Сейчас страшит другое. «Вдруг я уже ничего, никогда не смогу написать? Ведь и Хемингуэй “сломался” на этом, почувствовав, что уже пишется не так, как прежде, что идут повторы, что в описании нет прежней свежести и ясности мысли… Не исключено ведь, что может быть уже вычерпано до самого донца содержание «колодца» с божественной влагой, именуемой даром, способностями, талантом… Кто дал – тот и взял… Что, если мне не удастся вновь завести этот неведомый “моторчик” внутри себя, когда вдруг радостно осознаёшь, что вот оно, наконец-то пошло записалось…»
Меня всегда пугает собственная беспомощность в начале любой вещи, когда кажется, что словами невозможно в полной мере выразить ни своих мыслей, ни своих чувств.
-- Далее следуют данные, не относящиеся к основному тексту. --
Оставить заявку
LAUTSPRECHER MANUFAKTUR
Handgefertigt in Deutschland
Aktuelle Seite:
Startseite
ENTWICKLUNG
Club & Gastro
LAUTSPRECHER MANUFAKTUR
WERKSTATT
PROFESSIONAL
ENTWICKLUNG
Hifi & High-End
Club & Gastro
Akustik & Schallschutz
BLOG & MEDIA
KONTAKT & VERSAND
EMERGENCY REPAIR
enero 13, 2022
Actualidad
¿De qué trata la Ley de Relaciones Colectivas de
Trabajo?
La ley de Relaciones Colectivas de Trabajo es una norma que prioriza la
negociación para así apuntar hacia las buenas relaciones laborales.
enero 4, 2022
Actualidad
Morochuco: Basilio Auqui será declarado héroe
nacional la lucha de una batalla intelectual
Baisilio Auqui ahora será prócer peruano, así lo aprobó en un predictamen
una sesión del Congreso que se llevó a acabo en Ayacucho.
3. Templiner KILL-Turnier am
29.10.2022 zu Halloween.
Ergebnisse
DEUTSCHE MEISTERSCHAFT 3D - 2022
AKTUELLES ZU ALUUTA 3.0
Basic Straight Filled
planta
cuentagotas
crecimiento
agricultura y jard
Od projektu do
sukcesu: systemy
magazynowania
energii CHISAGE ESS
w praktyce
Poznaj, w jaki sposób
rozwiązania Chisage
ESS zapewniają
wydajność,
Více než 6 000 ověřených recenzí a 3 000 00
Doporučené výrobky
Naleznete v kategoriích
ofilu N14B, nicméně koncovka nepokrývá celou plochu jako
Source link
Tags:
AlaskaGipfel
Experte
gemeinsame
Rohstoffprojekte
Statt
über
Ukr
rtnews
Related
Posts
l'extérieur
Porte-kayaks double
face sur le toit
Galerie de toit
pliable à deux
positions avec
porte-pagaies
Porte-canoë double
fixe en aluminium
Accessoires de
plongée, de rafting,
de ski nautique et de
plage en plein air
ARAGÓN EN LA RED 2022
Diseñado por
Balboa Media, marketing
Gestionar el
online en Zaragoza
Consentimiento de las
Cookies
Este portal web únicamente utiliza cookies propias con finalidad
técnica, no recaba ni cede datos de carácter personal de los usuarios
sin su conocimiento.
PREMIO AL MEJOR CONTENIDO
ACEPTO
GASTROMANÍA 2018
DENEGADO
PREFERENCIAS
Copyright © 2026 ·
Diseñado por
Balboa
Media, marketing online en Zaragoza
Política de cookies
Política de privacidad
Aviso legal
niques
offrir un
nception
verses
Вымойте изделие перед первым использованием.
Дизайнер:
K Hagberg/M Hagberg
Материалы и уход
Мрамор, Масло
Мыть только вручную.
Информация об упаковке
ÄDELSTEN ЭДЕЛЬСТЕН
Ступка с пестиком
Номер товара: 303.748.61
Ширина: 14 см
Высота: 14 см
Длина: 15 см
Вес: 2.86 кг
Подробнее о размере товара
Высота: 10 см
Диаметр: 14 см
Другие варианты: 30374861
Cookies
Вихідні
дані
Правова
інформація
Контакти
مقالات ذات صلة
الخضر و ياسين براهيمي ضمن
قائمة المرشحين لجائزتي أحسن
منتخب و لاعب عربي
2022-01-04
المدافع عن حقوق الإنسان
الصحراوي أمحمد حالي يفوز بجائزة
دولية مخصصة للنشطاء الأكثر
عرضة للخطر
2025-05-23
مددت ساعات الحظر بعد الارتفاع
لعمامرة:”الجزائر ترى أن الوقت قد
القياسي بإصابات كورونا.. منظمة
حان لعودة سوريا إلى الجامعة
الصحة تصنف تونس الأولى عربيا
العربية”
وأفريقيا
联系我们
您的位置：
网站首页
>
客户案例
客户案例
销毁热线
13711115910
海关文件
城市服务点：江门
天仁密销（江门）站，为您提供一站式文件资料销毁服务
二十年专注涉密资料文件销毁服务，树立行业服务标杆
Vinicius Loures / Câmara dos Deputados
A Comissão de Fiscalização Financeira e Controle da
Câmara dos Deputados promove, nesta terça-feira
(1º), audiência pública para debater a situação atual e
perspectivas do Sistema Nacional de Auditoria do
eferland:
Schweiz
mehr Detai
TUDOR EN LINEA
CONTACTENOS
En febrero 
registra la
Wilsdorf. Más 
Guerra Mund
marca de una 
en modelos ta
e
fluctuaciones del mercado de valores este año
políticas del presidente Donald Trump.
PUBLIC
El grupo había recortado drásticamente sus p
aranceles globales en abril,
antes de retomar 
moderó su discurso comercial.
Что они бесполезны, как скорлупа расщёлкнутых кедровых орешек, лишённых основы – зерна, то есть внутренний сущности явлений.
«Может быть, моё ведро скребёт сейчас по грязноватому скользкому илу уже безводного колодца души?.. Может быть, я вконец исписался и ничего нового, своего, присущего только мне, сказать не могу?.. Тогда для чего всё это? Добровольное одиночество? Скудная жизнь на пособие по безработице? Ибо работа в газете стала отнимать слишком много времени, а газетный стиль начал проникать в рассказы, разжижая их сиюминутной новизной, неприемлемой для задумчивой прозы… К тому же я уже не так молод и не могу вставать, как прежде, в пять часов утра для того, чтобы, – после обязательной, за много лет вошедшей в привычку зарядки, – успеть хоть немного пописать перед основной работой – в железнодорожной газете, начинающейся в восемь часов утра и дающей средства “на прокорм”…»
Пугающие, тревожные мысли… И печаль одиночества. Даже жужжания мухи больше не слышно. Зато стало различимо сытое, довольное (дрова у меня сухие, принесённые из ларя на веранде) погуживание печи. А в окно видно, как склочно, будто вздорные крикливые бабы, на жердине прясла о чём-то, – то и дело наклоняя головы в разные стороны и разевая клювы, – спорят две сороки…
Пока я подходил к печи, чтобы пошурудить кочергой дрова, к окну резво подлетела синичка. Она стукнула клювом в стекло в том месте, где алела гроздь рябины.
Увидав меня, возвращающегося к столу, птичка быстро отлетела в сторону и, усевшись на верхнюю ступеньку крыльца, недоумённо завертела головой.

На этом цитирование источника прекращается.